_What is required:_ Leave the pictures out. Retype exactly the lines below from the one containing "07:00 - 18:00" through the one containing "wichtig. Außerdem macht", and no others.
___ The data
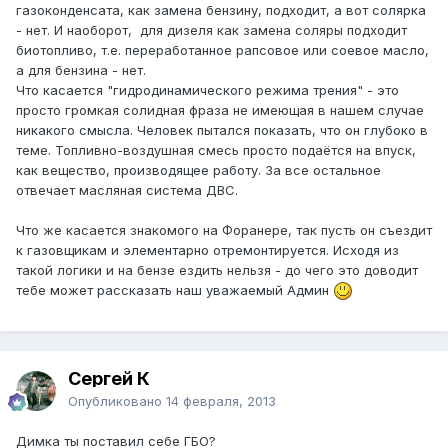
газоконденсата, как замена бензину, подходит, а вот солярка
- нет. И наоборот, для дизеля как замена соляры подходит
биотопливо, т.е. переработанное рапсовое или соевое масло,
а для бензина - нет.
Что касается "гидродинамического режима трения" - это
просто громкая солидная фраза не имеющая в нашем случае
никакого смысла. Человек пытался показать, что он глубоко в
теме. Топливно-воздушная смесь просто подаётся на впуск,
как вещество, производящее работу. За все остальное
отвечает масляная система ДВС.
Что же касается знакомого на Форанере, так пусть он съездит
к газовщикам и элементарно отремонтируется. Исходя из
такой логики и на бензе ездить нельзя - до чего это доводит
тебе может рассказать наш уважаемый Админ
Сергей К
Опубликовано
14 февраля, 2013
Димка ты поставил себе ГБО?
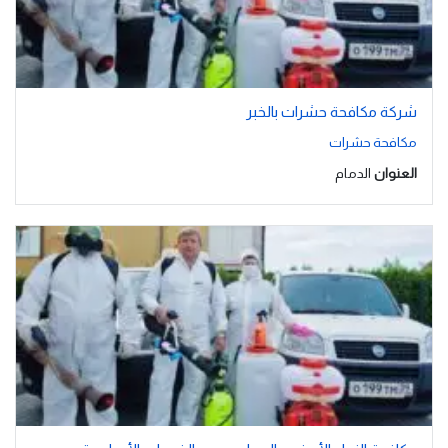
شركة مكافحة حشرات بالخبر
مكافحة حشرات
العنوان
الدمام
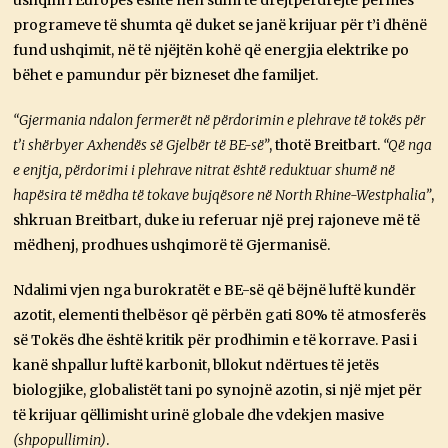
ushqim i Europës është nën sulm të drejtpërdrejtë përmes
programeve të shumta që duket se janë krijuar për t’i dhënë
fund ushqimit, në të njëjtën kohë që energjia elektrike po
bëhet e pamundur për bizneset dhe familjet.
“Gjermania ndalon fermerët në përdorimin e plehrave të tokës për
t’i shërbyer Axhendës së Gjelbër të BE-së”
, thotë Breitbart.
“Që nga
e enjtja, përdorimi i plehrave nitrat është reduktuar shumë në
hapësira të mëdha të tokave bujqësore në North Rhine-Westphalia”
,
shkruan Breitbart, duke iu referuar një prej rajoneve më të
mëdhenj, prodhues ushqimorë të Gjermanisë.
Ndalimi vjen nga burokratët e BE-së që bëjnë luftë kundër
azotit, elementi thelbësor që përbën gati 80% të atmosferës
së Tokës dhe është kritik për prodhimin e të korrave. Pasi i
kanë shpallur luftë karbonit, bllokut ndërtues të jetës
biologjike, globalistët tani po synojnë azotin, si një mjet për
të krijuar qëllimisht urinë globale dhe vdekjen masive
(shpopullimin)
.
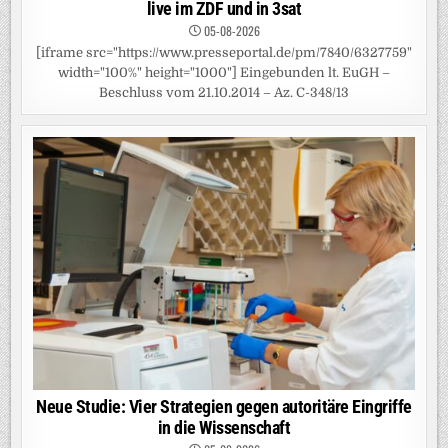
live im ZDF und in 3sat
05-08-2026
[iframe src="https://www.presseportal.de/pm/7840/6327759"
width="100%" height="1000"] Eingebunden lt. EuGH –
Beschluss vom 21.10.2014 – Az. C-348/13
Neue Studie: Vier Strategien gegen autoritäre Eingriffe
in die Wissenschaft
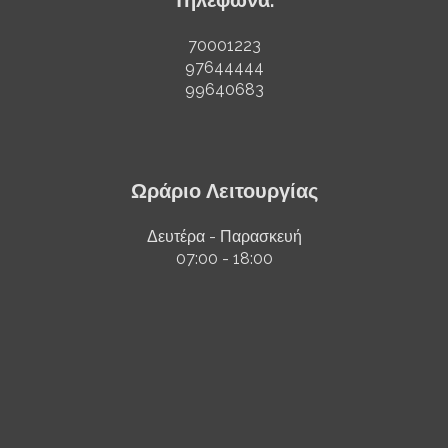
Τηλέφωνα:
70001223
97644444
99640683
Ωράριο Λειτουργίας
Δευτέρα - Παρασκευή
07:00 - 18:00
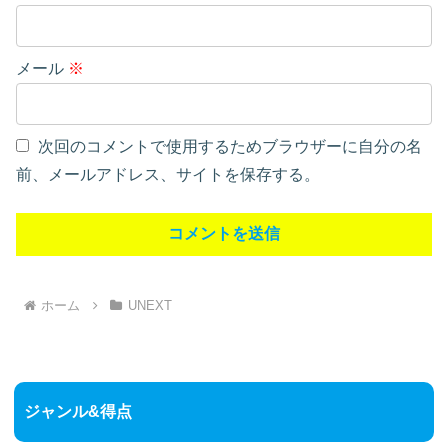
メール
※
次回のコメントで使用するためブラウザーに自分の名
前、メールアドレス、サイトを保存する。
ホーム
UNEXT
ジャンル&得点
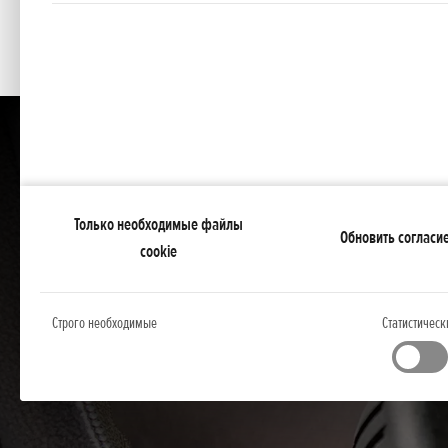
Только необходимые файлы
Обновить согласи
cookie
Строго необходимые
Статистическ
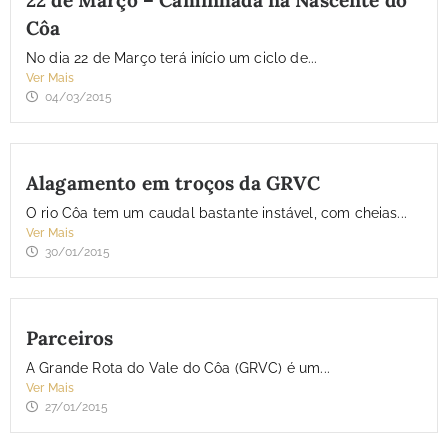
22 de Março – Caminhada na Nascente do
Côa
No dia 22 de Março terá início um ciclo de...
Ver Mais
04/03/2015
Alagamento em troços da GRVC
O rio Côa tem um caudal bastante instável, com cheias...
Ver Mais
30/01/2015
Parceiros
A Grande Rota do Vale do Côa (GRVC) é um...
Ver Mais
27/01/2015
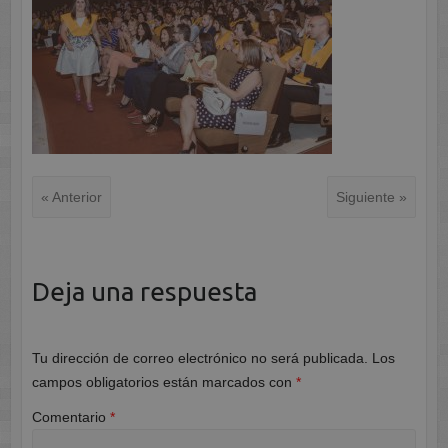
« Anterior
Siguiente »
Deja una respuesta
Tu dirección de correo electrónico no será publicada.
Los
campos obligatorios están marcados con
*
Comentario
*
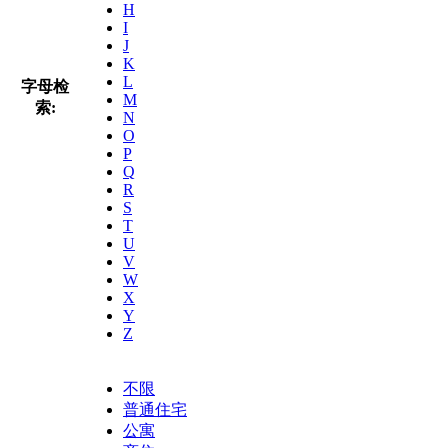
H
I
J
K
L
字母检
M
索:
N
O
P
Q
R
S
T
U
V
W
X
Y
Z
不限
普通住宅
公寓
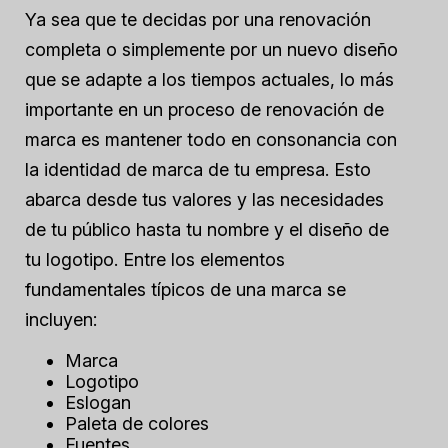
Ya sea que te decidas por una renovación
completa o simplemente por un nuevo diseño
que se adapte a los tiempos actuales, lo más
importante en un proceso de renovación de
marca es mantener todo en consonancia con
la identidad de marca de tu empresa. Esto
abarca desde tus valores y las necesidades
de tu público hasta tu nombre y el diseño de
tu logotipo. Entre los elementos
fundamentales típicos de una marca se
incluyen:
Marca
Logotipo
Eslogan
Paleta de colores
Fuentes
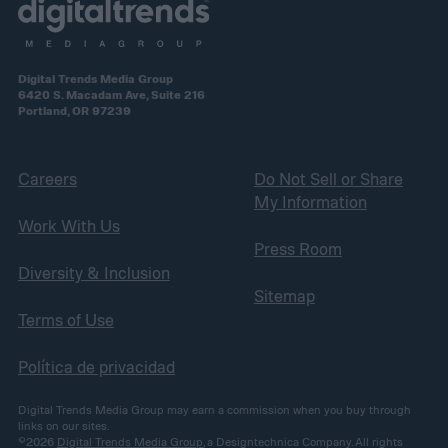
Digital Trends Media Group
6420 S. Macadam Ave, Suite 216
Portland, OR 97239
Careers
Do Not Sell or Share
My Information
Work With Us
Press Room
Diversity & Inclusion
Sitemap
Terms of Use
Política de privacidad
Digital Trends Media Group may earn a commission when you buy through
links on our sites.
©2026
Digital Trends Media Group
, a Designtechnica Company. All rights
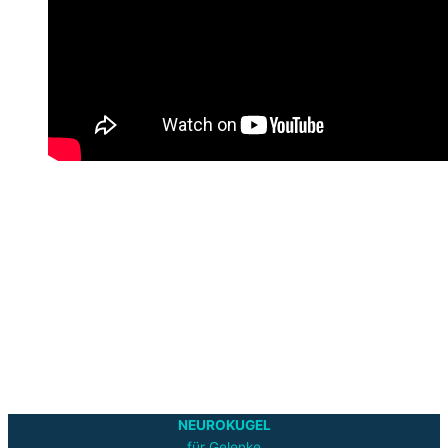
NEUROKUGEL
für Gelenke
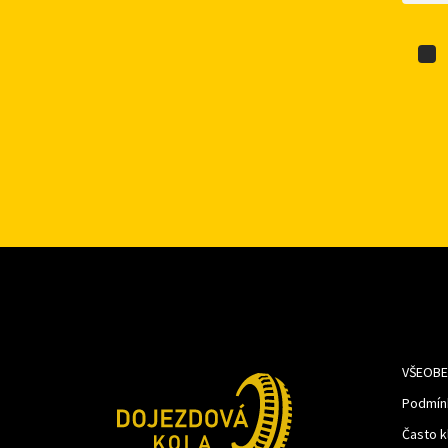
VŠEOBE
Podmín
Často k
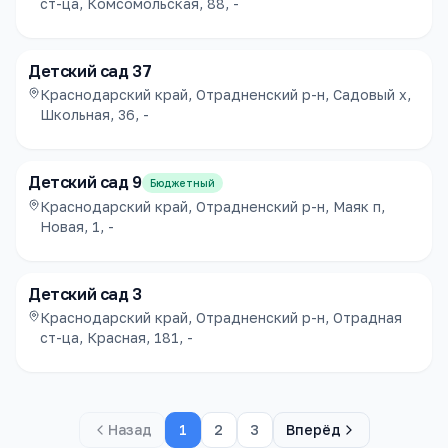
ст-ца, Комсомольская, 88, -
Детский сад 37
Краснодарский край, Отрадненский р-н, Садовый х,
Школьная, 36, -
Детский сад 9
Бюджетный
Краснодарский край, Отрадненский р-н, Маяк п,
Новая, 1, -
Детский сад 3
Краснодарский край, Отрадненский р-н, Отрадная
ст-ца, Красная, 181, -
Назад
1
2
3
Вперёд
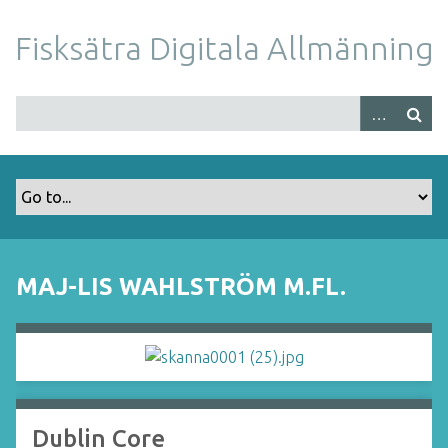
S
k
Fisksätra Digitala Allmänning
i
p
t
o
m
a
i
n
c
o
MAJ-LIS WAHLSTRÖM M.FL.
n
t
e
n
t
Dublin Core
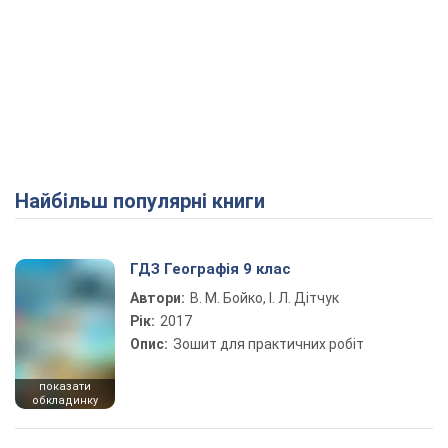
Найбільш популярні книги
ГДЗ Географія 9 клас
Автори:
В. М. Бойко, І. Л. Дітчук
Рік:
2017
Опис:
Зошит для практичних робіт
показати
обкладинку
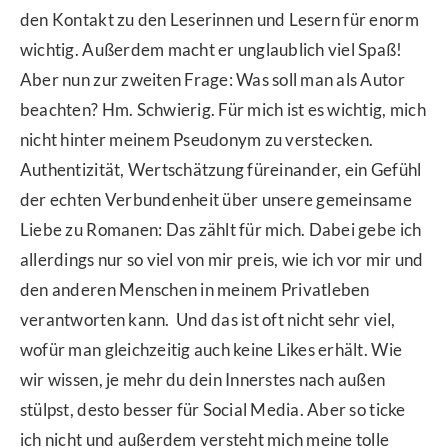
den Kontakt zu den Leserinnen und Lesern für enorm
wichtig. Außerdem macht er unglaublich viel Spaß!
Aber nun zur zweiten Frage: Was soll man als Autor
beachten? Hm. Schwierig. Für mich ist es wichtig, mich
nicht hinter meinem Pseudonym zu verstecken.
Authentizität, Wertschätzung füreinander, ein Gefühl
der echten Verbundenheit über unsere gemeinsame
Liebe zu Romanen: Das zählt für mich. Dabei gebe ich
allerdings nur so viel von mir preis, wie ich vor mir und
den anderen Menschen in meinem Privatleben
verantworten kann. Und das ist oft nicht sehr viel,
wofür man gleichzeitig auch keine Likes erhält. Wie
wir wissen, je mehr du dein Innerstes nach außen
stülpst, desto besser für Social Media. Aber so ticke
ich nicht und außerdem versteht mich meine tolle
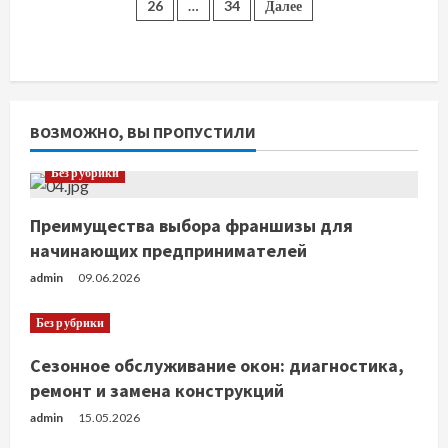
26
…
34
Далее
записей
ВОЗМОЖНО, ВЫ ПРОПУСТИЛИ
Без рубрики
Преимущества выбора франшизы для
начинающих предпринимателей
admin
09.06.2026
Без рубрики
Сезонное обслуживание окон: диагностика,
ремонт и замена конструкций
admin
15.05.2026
______
_Solution to this exercise:_
07:00 - 18:00
メール
※
次回のコメントで使用するためブラウザーに自分の名
前、メールアドレス、サイトを保存する。
ホーム
UNEXT
ジャンル&得点
Только необходимые файлы
Обновить согласи
cookie
Строго необходимые
Статистическ
22 de Março – Caminhada na Nascente do
Côa
No dia 22 de Março terá início um ciclo de...
Ver Mais
04/03/2015
Alagamento em troços da GRVC
O rio Côa tem um caudal bastante instável, com cheias...
Ver Mais
30/01/2015
Parceiros
A Grande Rota do Vale do Côa (GRVC) é um...
Ver Mais
27/01/2015
« Anterior
Siguiente »
Deja una respuesta
Tu dirección de correo electrónico no será publicada.
Los
campos obligatorios están marcados con
*
Comentario
*
H
I
J
K
L
字母检
M
索:
N
O
P
Q
R
S
T
U
V
W
X
Y
Z
不限
普通住宅
公寓
Ya sea que te decidas por una renovación
completa o simplemente por un nuevo diseño
que se adapte a los tiempos actuales, lo más
importante en un proceso de renovación de
marca es mantener todo en consonancia con
la identidad de marca de tu empresa. Esto
abarca desde tus valores y las necesidades
de tu público hasta tu nombre y el diseño de
tu logotipo. Entre los elementos
fundamentales típicos de una marca se
incluyen:
Marca
Logotipo
Eslogan
Paleta de colores
Fuentes
Digital Trends Media Group
6420 S. Macadam Ave, Suite 216
Portland, OR 97239
Careers
Do Not Sell or Share
My Information
Work With Us
Press Room
Diversity & Inclusion
Sitemap
Terms of Use
Política de privacidad
Digital Trends Media Group may earn a commission when you buy through
links on our sites.
©2026
Digital Trends Media Group
, a Designtechnica Company. All rights
NEUROKUGEL
für Gelenke
VŠEOBE
Podmín
Často k
ст-ца, Комсомольская, 88, -
Детский сад 37
Краснодарский край, Отрадненский р-н, Садовый х,
Школьная, 36, -
Детский сад 9
Бюджетный
Краснодарский край, Отрадненский р-н, Маяк п,
Новая, 1, -
Детский сад 3
Краснодарский край, Отрадненский р-н, Отрадная
ст-ца, Красная, 181, -
Назад
1
2
3
Вперёд
S
k
Fisksätra Digitala Allmänning
i
p
t
o
m
a
i
n
c
o
MAJ-LIS WAHLSTRÖM M.FL.
n
t
e
n
t
Dublin Core
Найбільш популярні книги
ГДЗ Географія 9 клас
Автори:
В. М. Бойко, І. Л. Дітчук
Рік:
2017
Опис:
Зошит для практичних робіт
показати
обкладинку
den Kontakt zu den Leserinnen und Lesern für enorm
wichtig. Außerdem macht er unglaublich viel Spaß!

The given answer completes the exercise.